**What you will do**
Give the records below again in full, exactly as written, but without any images.

··· Given records ···

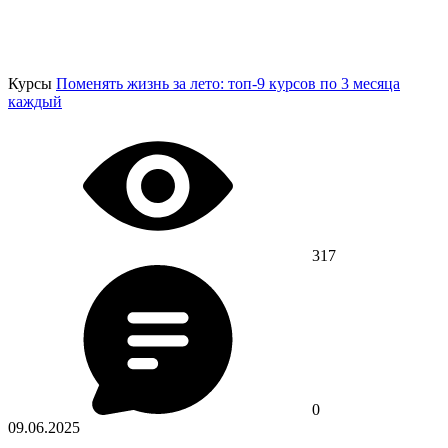
Курсы
Поменять жизнь за лето: топ-9 курсов по 3 месяца
каждый
317
0
09.06.2025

···

**The completed task**
Курсы
Поменять жизнь за лето: топ-9 курсов по 3 месяца
каждый
317
0
09.06.2025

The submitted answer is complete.